Engineering timber
Dr Martin P Ansell FIMMM, Honorary Reader in Materials at the University of Bath, UK, presents latest research in wood science and timber engineering, and how this supports the wider construction industry.
The extraordinary versatility of wood and its role in construction is reflected in recent advances in science and timber engineering. The understanding of wood science is a pre-cursor to optimising the structural performance and durability of wood and its composites, and their application in timber engineering.

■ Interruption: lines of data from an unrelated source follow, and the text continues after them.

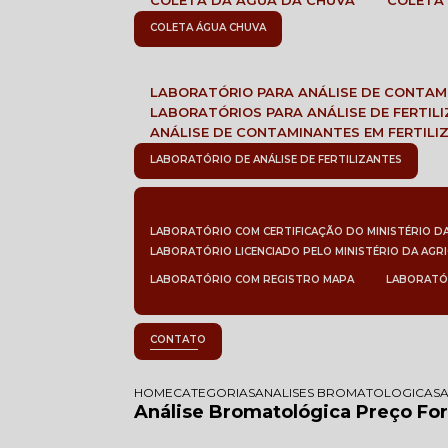
COLETA DA ÁGUA DA CHUVA
COLETA
COLETA ÁGUA CHUVA
LABORATÓRIO PARA ANÁLISE DE CONTA
LABORATÓRIOS PARA ANÁLISE DE FERTIL
ANÁLISE DE CONTAMINANTES EM FERTILI
LABORATÓRIO DE ANÁLISE DE FERTILIZANTES
LABORATÓRIO COM CERTIFICAÇÃO DO MINISTÉRIO D
LABORATÓRIO LICENCIADO PELO MINISTÉRIO DA AGR
LABORATÓRIO COM REGISTRO MAPA
LABORATÓ
CONTATO
HOME
CATEGORIAS
ANALISES BROMATOLOGICAS
Análise Bromatológica Preço F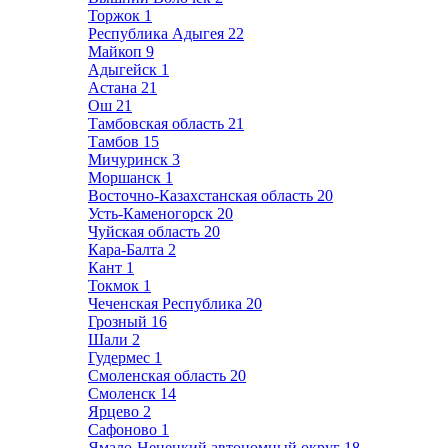
Торжок
1
Республика Адыгея
22
Майкоп
9
Адыгейск
1
Астана
21
Ош
21
Тамбовская область
21
Тамбов
15
Мичуринск
3
Моршанск
1
Восточно-Казахстанская область
20
Усть-Каменогорск
20
Чуйская область
20
Кара-Балта
2
Кант
1
Токмок
1
Чеченская Республика
20
Грозный
16
Шали
2
Гудермес
1
Смоленская область
20
Смоленск
14
Ярцево
2
Сафоново
1
Ямало-Ненецкий автономный округ
18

Wood may be defined as the cellular, fibrous material that forms the trunk and branches of a tree, while timber is wood prepared for use in building and carpentry following felling, sawing and drying. In addition to solid timber, there are many composite timber products based on sawn wood or wood veneers, including plywood, cross-laminated (CLT) and glue-laminated timber (glulam), and laminated veneer lumber (LVL).
Microstructure and measurement of microfibril
Commercial transmission and scanning electron microscopes have been in common laboratory use since the early 1970s, revealing the intricate microstructure of wood.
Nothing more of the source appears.